[Start of section]

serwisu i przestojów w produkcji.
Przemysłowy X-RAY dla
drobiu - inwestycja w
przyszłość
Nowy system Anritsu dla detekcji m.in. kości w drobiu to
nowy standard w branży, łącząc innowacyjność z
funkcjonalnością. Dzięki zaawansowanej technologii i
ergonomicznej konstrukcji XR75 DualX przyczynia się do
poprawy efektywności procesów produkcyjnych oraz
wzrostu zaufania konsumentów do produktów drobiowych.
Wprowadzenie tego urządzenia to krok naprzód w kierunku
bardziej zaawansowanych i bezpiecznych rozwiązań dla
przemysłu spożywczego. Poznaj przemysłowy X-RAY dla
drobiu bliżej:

[End of section]

| TASK GOAL |
From the line containing "wzrostu zaufania konsumentów" down to the last line, reproduce the records exactly. Include both ends.

| SOLUTION FOR THIS PROBLEM |
wzrostu zaufania konsumentów do produktów drobiowych.
Wprowadzenie tego urządzenia to krok naprzód w kierunku
bardziej zaawansowanych i bezpiecznych rozwiązań dla
przemysłu spożywczego. Poznaj przemysłowy X-RAY dla
drobiu bliżej:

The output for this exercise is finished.